HURWITZ and co-authors, Behavioral Medicine Research Center, University of Miami, c/o VA Medical Center, FL 33125, USA,, have investigated the suppression of HIV with selenium supplements.


Despite findings that selenium supplementation may improve immune functioning, definitive evidence of its impact on human immunodeficiency virus (HIV) disease severity is lacking. The aim of this study was to fill this gap.


High selenium yeast supplementation was evaluated in a double-blind, randomized, placebo-controlled trial. Intention-to-treat analyses assessed the effect on HIV-1 viral load and CD4 count after 9 months of treatment.


Of the 450 HIV-seropositive men and women who underwent screening, 262 initiated treatment and 174 completed the 9-month follow-up assessment. Mean adherence to study treatment was good (73.0% ) with no related adverse events. The mean change in serum selenium concentration increased significantly in the selenium-treated group and not the placebo-treated group (32.2 vs 0.5 microg/L increase; p<.001), and greater levels predicted decreased HIV-1 viral load (p<.02), which predicted increased CD4 count (p<.04). Findings remained significant after correcting for age, sex, ethnicity, income, education, current and past cocaine and other drug use, HIV symptom classification, antiretroviral medication regimen and adherence, time since HIV diagnosis, and hepatitis C co-infection.

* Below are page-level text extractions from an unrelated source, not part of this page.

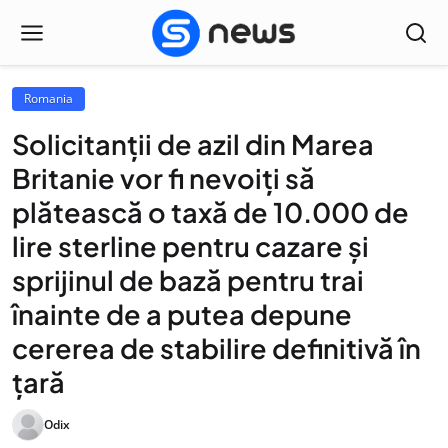
Romania
Solicitanții de azil din Marea
Britanie vor fi nevoiți să
plătească o taxă de 10.000 de
lire sterline pentru cazare și
sprijinul de bază pentru trai
înainte de a putea depune
cererea de stabilire definitivă în
țară
Odix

Daily selenium supplementation can suppress the progression of HIV-1 viral burden and provide indirect improvement of CD4 count. The results support the use of selenium as a simple, inexpensive, and safe adjunct therapy in HIV spectrum disease.


Hurwitz BE et al. Suppression of human immunodeficiency virus type 1 viral load with selenium supplementation: a randomized controlled trial. Archives of Internal Medicine 167 (2): 148-154, Jan 22, 2007.